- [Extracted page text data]
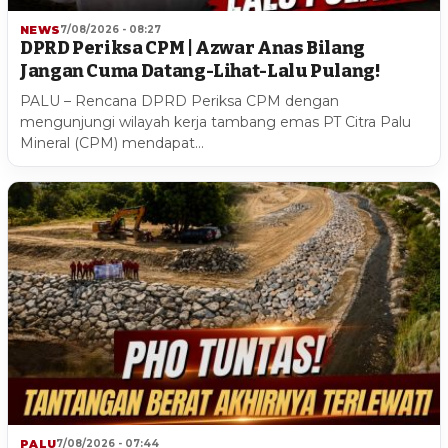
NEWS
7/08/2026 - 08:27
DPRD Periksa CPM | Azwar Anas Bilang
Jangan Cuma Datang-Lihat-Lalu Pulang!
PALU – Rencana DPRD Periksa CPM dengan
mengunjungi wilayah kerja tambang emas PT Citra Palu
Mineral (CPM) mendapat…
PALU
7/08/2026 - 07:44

* * *

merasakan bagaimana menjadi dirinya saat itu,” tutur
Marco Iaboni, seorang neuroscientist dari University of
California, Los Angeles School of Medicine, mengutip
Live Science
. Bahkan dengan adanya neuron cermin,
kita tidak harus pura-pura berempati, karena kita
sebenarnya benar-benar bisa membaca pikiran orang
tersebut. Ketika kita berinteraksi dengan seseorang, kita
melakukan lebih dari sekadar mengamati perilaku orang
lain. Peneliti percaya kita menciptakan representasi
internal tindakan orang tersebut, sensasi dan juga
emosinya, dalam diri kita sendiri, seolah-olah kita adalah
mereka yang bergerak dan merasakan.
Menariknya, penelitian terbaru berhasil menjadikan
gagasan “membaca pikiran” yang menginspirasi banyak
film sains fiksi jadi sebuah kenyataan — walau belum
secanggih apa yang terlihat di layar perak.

==

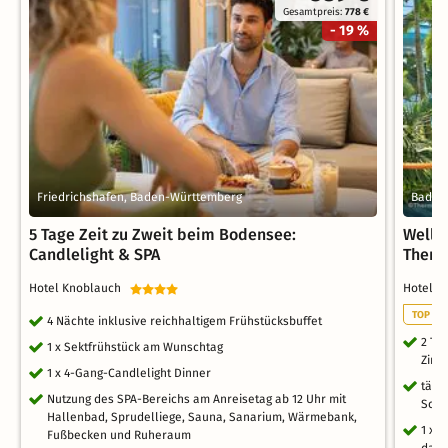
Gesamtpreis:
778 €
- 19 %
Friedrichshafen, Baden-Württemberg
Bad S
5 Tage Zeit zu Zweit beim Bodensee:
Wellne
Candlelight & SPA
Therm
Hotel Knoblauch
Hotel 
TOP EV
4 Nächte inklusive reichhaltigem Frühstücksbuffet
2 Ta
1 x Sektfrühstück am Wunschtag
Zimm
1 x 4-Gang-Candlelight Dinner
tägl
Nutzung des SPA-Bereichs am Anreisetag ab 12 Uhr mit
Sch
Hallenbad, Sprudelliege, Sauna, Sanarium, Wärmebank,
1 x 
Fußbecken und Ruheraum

- [PROBLEM DETAILS] Take the lines above from the one containing "4 Nächte inklusive" to the one containing "Fußbecken und Ruheraum" and retype them exactly, both ends included, with nothing added.

- [EXERCISE SOLUTION]
4 Nächte inklusive reichhaltigem Frühstücksbuffet
2 Ta
1 x Sektfrühstück am Wunschtag
Zimm
1 x 4-Gang-Candlelight Dinner
tägl
Nutzung des SPA-Bereichs am Anreisetag ab 12 Uhr mit
Sch
Hallenbad, Sprudelliege, Sauna, Sanarium, Wärmebank,
1 x 
Fußbecken und Ruheraum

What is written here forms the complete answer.